Certaines lui réclament six mois de labeur, d’autres, plus de temps encore pour obtenir, résume cet admirateur de Michel-Ange, "une ambivalence entre la force et la légèreté". Il a fallu qu’un matin, ce patron d’entreprise, qui avait monté une société de finance le 11 septembre 2001, passe devant un atelier de sculpture pour que l’inspiration le gagne. Ce matin-là, il entre, observe de jeunes statuaires qui, à partir d’un bloc de terre, construisent des personnages, à mi-chemin du dessin et de l’architecture, du réalisme et du cheval ailé. Jeune marié, père de jumeaux, il comprend qu’une autre vie est possible, à côté des chiffres et d’une voie familiale formidable. Il s’inscrit à l’École Duperré, suit l’enseignement de Philippe Seené, aujourd’hui professeur à l’École Boulle, enfile un tablier et commence à modeler la pâte.

Gestionnaire le jour, artiste le soir

Le gestionnaire rigoureux découvre un art onéreux, un peu fou et vorace, qui avale vos journées, tourmente vos nuits.

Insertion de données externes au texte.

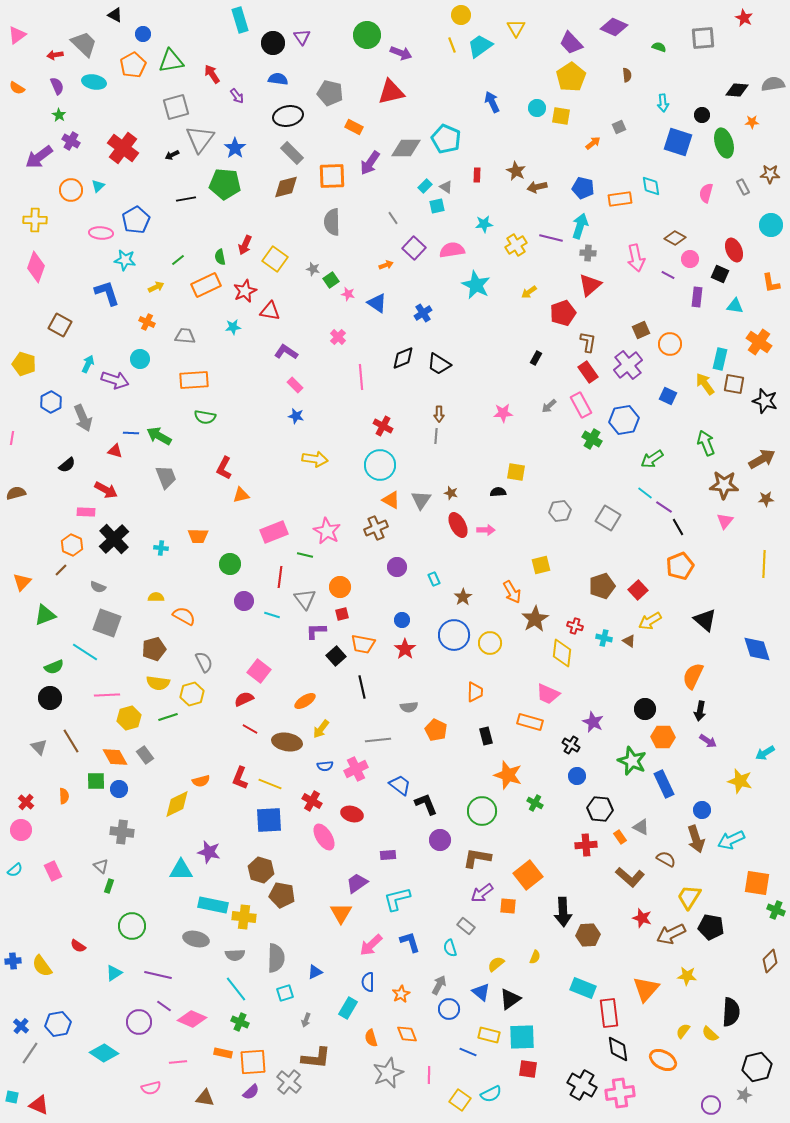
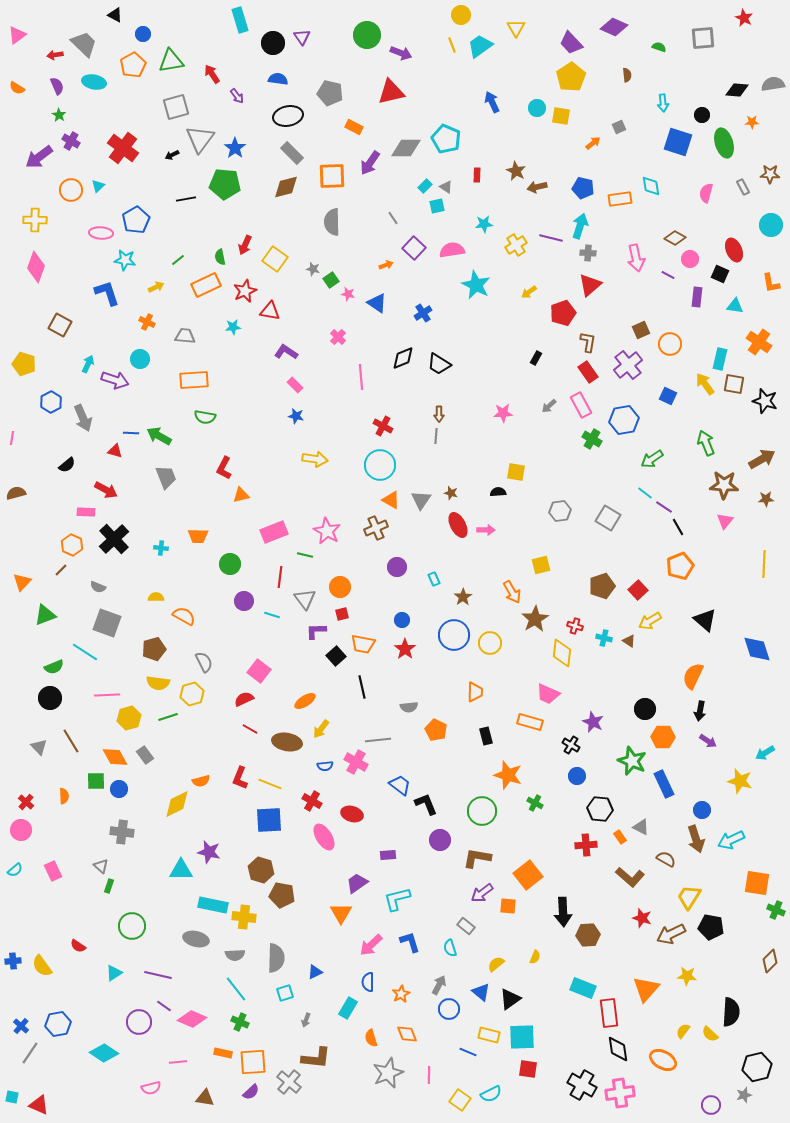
pink cross at (356, 769): moved 7 px up; rotated 35 degrees counterclockwise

Je me réveille quelquefois en sursaut parce que j’ai une idée. Je ne suis pas toujours présent. 

Avoir un colosse dans la tête n’a rien de reposant. Il s’installe à Boulogne-Billancourt, emménage rue du Château, attiré par les nombreux loisirs que la ville propose aux enfants, au Carré Belle-Feuille, poterie, dessins, judo. Ses enfants, tous deux âgés de 18 ans, restent très attachés à Boulogne- Billancourt. Ils viennent d’obtenir leur baccalauréat et préparent chacun une école de commerce. Le gourmand qu’il est, auteur d’une œuvre gourmande, apprécie les commerces de bouche. Il a ses habitudes dans ses restaurants préférés, aime la nourriture méditerranéenne.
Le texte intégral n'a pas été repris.